[TO DO] Take the line containing "Reload this page" through the last line of the data and retype those lines exactly. Pictures do not belong in the copy.

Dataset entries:

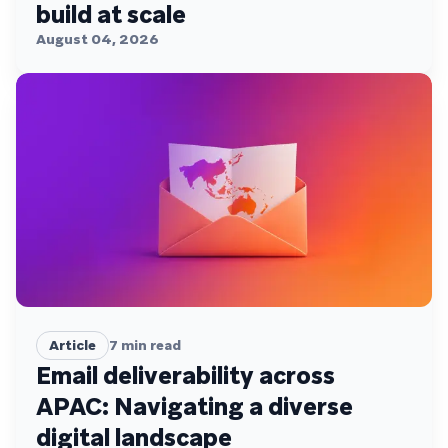
build at scale
August 04, 2026
Article
7
min read
Email deliverability across
APAC: Navigating a diverse
digital landscape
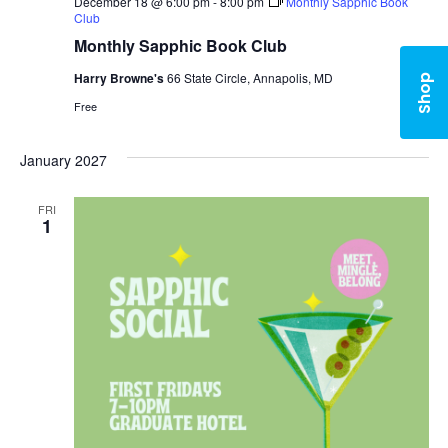
December 18 @ 6:00 pm
-
8:00 pm
Monthly Sapphic Book
Club
Monthly Sapphic Book Club
Harry Browne's
66 State Circle, Annapolis, MD
Shop
Free
January 2027
FRI
1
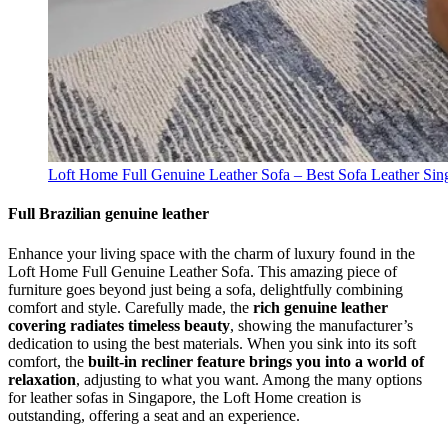
Loft Home Full Genuine Leather Sofa – Best Sofa Leather Sin
Full Brazilian genuine leather
Enhance your living space with the charm of luxury found in the
Loft Home Full Genuine Leather Sofa. This amazing piece of
furniture goes beyond just being a sofa, delightfully combining
comfort and style. Carefully made, the
rich genuine leather
covering radiates timeless beauty
, showing the manufacturer’s
dedication to using the best materials. When you sink into its soft
comfort, the
built-in recliner feature brings you into a world of
relaxation
, adjusting to what you want. Among the many options
for leather sofas in Singapore, the Loft Home creation is
outstanding, offering a seat and an experience.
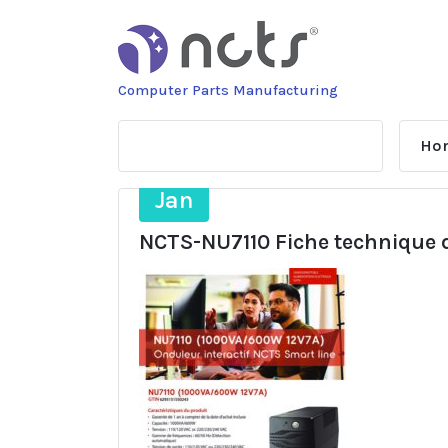
Skip
to
content
Computer Parts Manufacturing
Ho
29
Jan
NCTS-NU7110 Fiche technique d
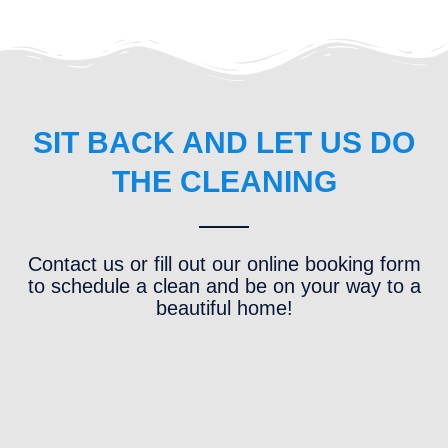
SIT BACK AND LET US DO
THE CLEANING
Contact us or fill out our online booking form
to schedule a clean and be on your way to a
beautiful home!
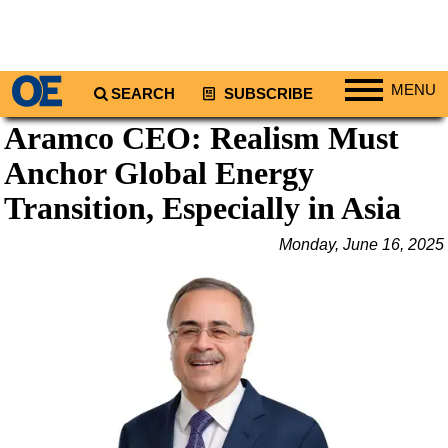
MENU
SEARCH
SUBSCRIBE
Aramco CEO: Realism Must
Regions
Anchor Global Energy
North America
South America
Transition, Especially in Asia
Europe
Monday, June 16, 2025
Africa
Middle East
Asia
Australia/NZ
Energy
Natural Gas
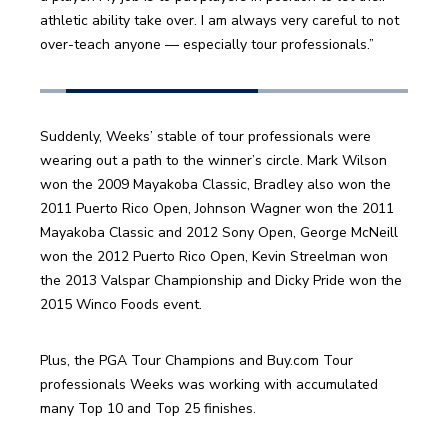
athletic ability take over. I am always very careful to not 
over-teach anyone — especially tour professionals.”
Suddenly, Weeks’ stable of tour professionals were 
wearing out a path to the winner’s circle. Mark Wilson 
won the 2009 Mayakoba Classic, Bradley also won the 
2011 Puerto Rico Open, Johnson Wagner won the 2011 
Mayakoba Classic and 2012 Sony Open, George McNeill 
won the 2012 Puerto Rico Open, Kevin Streelman won 
the 2013 Valspar Championship and Dicky Pride won the 
2015 Winco Foods event.
Plus, the PGA Tour Champions and Buy.com Tour 
professionals Weeks was working with accumulated 
many Top 10 and Top 25 finishes.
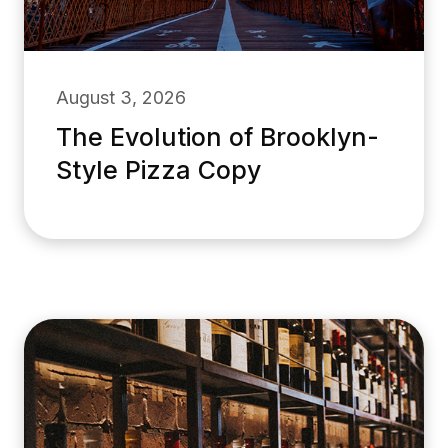
August 3, 2026
The Evolution of Brooklyn-
Style Pizza Copy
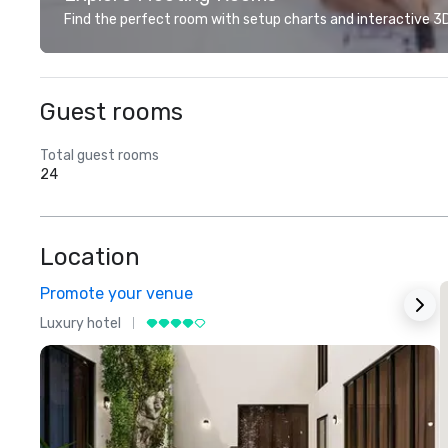
Find the perfect room with setup charts and interactive 3D 
Guest rooms
Total guest rooms
24
Location
Promote your venue
Luxury hotel
L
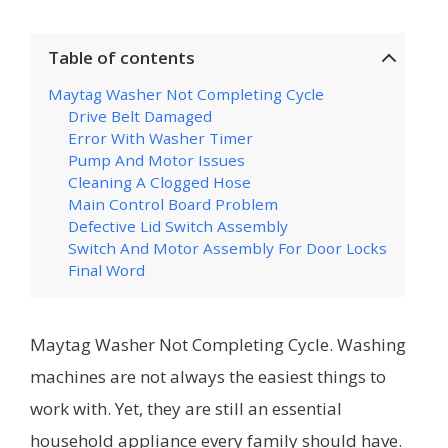
Table of contents
Maytag Washer Not Completing Cycle
Drive Belt Damaged
Error With Washer Timer
Pump And Motor Issues
Cleaning A Clogged Hose
Main Control Board Problem
Defective Lid Switch Assembly
Switch And Motor Assembly For Door Locks
Final Word
Maytag Washer Not Completing Cycle. Washing
machines are not always the easiest things to
work with. Yet, they are still an essential
household appliance every family should have.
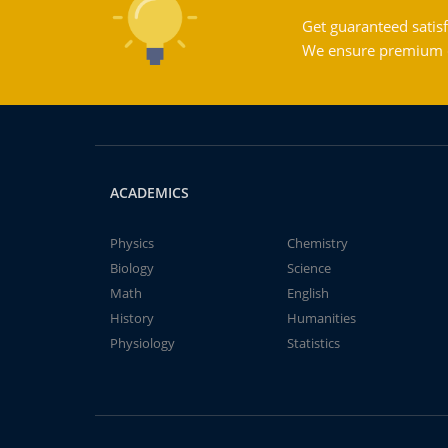
Get guaranteed satisf
We ensure premium qu
ACADEMICS
Physics
Chemistry
Biology
Science
Math
English
History
Humanities
Physiology
Statistics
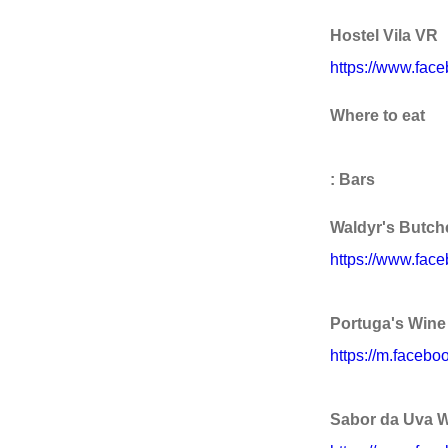
Hostel Vila VR
https://www.fac
Where to eat
: Bars
Waldyr's Butch
https://www.fac
Portuga's Wine 
https://m.faceb
Sabor da Uva W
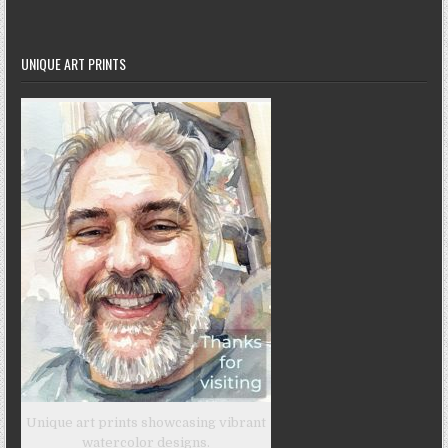
UNIQUE ART PRINTS
Unique art prints showcasing vibrant
watercolor designs.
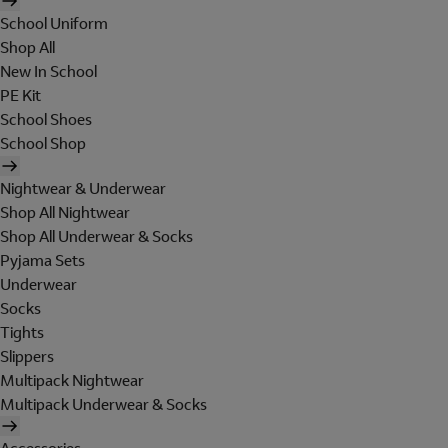
School Uniform
Shop All
New In School
PE Kit
School Shoes
School Shop
Nightwear & Underwear
Shop All Nightwear
Shop All Underwear & Socks
Pyjama Sets
Underwear
Socks
Tights
Slippers
Multipack Nightwear
Multipack Underwear & Socks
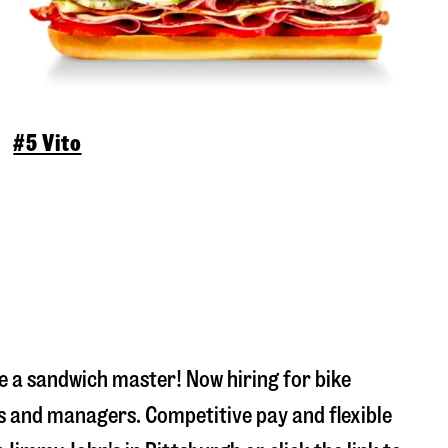
#5 Vito
 a sandwich master! Now hiring for bike
s and managers. Competitive pay and flexible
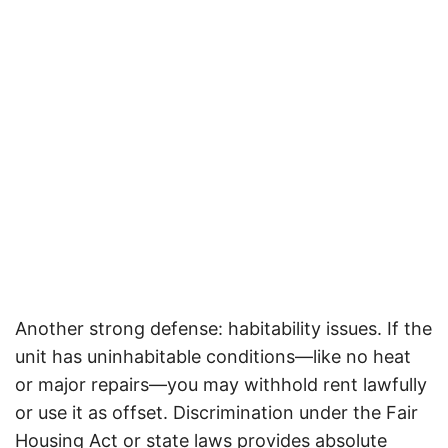
Another strong defense: habitability issues. If the
unit has uninhabitable conditions—like no heat
or major repairs—you may withhold rent lawfully
or use it as offset.
Discrimination under the Fair
Housing Act or state laws provides absolute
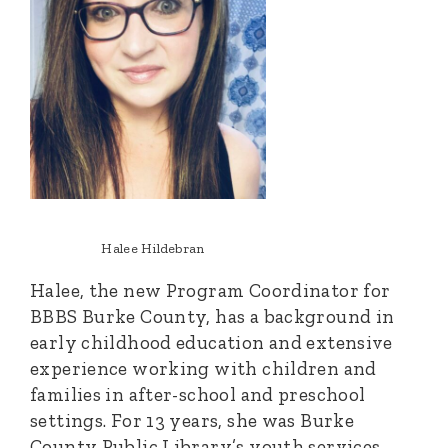
Halee Hildebran
Halee, the new Program Coordinator for
BBBS Burke County, has a background in
early childhood education and extensive
experience working with children and
families in after-school and preschool
settings. For 13 years, she was Burke
County Public Library’s youth services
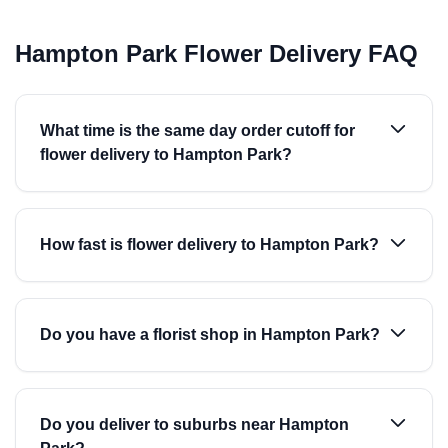
Hampton Park Flower Delivery FAQ
What time is the same day order cutoff for
flower delivery to Hampton Park?
How fast is flower delivery to Hampton Park?
Do you have a florist shop in Hampton Park?
Do you deliver to suburbs near Hampton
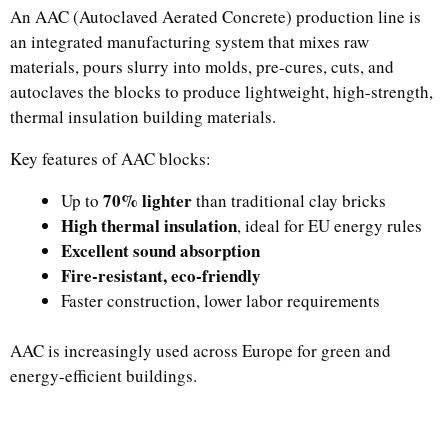
An AAC (Autoclaved Aerated Concrete) production line is
an integrated manufacturing system that mixes raw
materials, pours slurry into molds, pre-cures, cuts, and
autoclaves the blocks to produce lightweight, high-strength,
thermal insulation building materials.
Key features of AAC blocks:
70% lighter
Up to
than traditional clay bricks
High thermal insulation
, ideal for EU energy rules
Excellent sound absorption
Fire-resistant, eco-friendly
Faster construction, lower labor requirements
AAC is increasingly used across Europe for green and
energy-efficient buildings.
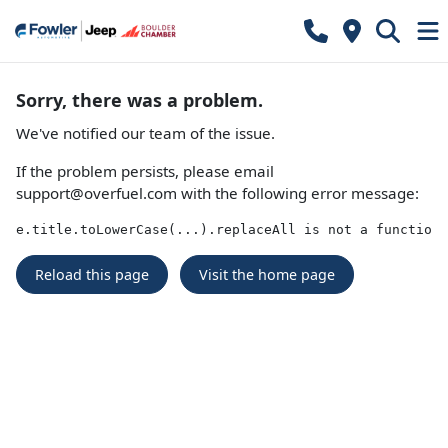
Sorry, there was a problem.
We've notified our team of the issue.
If the problem persists, please email
support@overfuel.com
with the following error message:
e.title.toLowerCase(...).replaceAll is not a function
Reload this page
Visit the home page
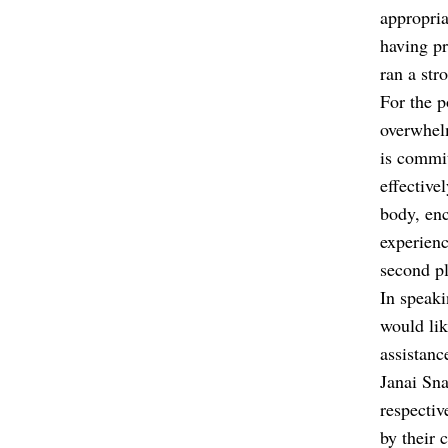
appropria
having pr
ran a str
For the p
overwhelm
is commit
effective
body, enc
experien
second pl
In speaki
would lik
assistanc
Janai Sn
respectiv
by their 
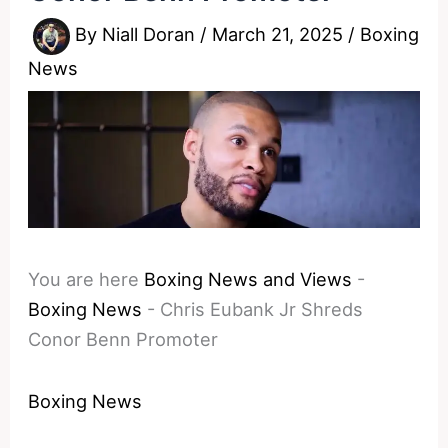
By
Niall Doran
/
March 21, 2025
/
Boxing
News
You are here
Boxing News and Views
-
Boxing News
-
Chris Eubank Jr Shreds
Conor Benn Promoter
Boxing News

[RESULT OF THE TASK]
Reload this page
Visit the home page
appropria
having pr
ran a str
For the p
overwhelm
is commit
effective
body, enc
experien
second pl
In speaki
would lik
assistanc
Janai Sn
respectiv
by their 
By
Niall Doran
/
March 21, 2025
/
Boxing
News
You are here
Boxing News and Views
-
Boxing News
-
Chris Eubank Jr Shreds
Conor Benn Promoter
Boxing News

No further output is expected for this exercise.